Même les ministres de la Santé Roselyne Bachelot et Agnès Buzyn ont été informées des manipulations présumées du médecin des médias, selon l’enquête de Paris-Match. Marlène Schiappa savait-elle que la lauréate de la cérémonie pour l’égalité femmes-hommes était également accusée d’être un prédateur sexuel (1) ? C’est la question que se posera le magazine ce vendredi 12 avril prochain.
L’hôpital public enquête sur un nouveau cas de harcèlement sexuel. L’urgentiste Patrick Pelloux a abusé de sa qualité de médecin pour commettre des actes de harcèlement sexuel à l’hôpital Saint-Antoine, selon un article publié le 11 avril par La Pr Karine Lacombe dans Paris Match.

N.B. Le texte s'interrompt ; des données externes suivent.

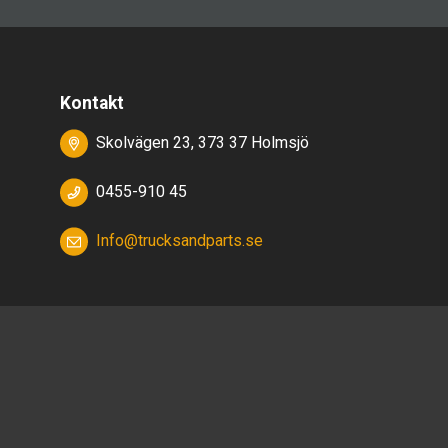
Kontakt
Skolvägen 23, 373 37 Holmsjö
0455-910 45
Info@trucksandparts.se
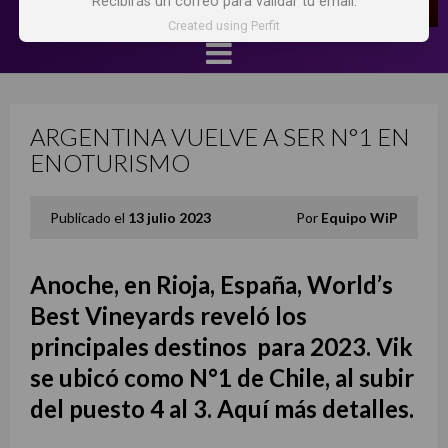
Recibirás un correo para validar tu email.
Created using Perfit
ARGENTINA VUELVE A SER N°1 EN
ENOTURISMO
Publicado el
13 julio 2023
Por
Equipo WiP
Anoche, en Rioja, España, World’s
Best Vineyards reveló los
principales destinos para 2023. Vik
se ubicó como N°1 de Chile, al subir
del puesto 4 al 3. Aquí más detalles.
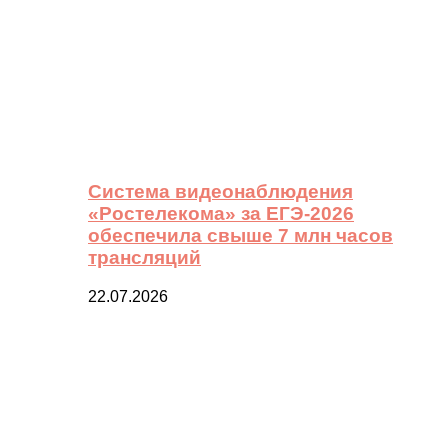
Система видеонаблюдения
«Ростелекома» за ЕГЭ-2026
обеспечила свыше 7 млн часов
трансляций
22.07.2026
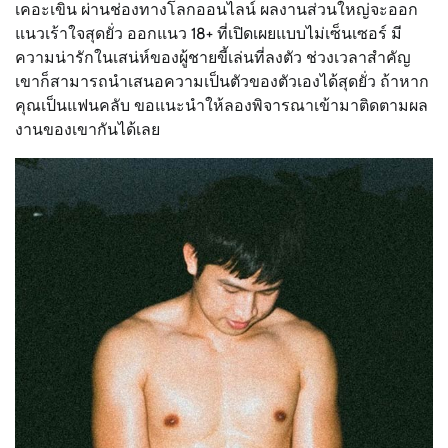
เคอะเขิน ผ่านช่องทางโลกออนไลน์ ผลงานส่วนใหญ่จะออก
แนวเร้าใจสุดยั่ว ออกแนว 18+ ที่เปิดเผยแบบไม่เซ็นเซอร์ มี
ความน่ารักในเสน่ห์ของผู้ชายขี้เล่นที่ลงตัว ช่วงเวลาสำคัญ
เขาก็สามารถนำเสนอความเป็นตัวของตัวเองได้สุดยั่ว ถ้าหาก
คุณเป็นแฟนคลับ ขอแนะนำให้ลองพิจารณาเข้ามาติดตามผล
งานของเขากันได้เลย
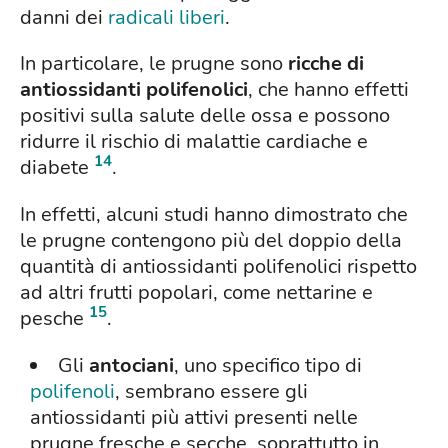
danni dei
radicali liberi
.
In particolare, le prugne sono
ricche di
antiossidanti polifenolici
, che hanno effetti
positivi sulla salute delle ossa e possono
ridurre il rischio di malattie cardiache e
14
diabete
.
In effetti, alcuni studi hanno dimostrato che
le prugne contengono più del doppio della
quantità di antiossidanti polifenolici rispetto
ad altri frutti popolari, come nettarine e
15
pesche
.
Gli
antociani
, uno specifico tipo di
polifenoli
, sembrano essere gli
antiossidanti più attivi presenti nelle
prugne fresche e secche, soprattutto in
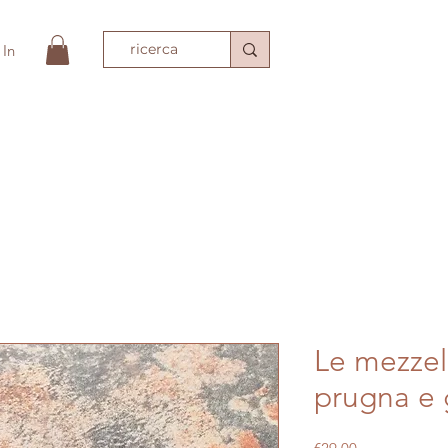
 In
e
Shop
BRACCIALI DEL TEMPIO
ACCESSORI MODA
T
Le mezzel
prugna e 
Price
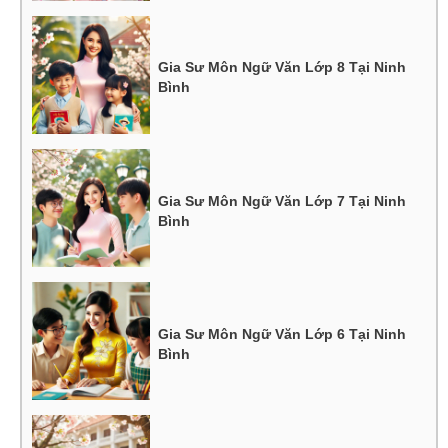
Gia Sư Môn Ngữ Văn Lớp 8 Tại Ninh
Bình
Gia Sư Môn Ngữ Văn Lớp 7 Tại Ninh
Bình
Gia Sư Môn Ngữ Văn Lớp 6 Tại Ninh
Bình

Paris Match a publié le 11 avril un reportage intitulé “Moi aussi à l’hôpital, les masques tombent” le 11 avril, prenant pour illustration une photo du Dr Patrick Pelloux. Sur les six pages suivantes, vous trouverez les témoignages de femmes anonymes qui ont été victimes de harcèlement et d’agressions sexuelles dans le cadre de leur travail à l’hôpital.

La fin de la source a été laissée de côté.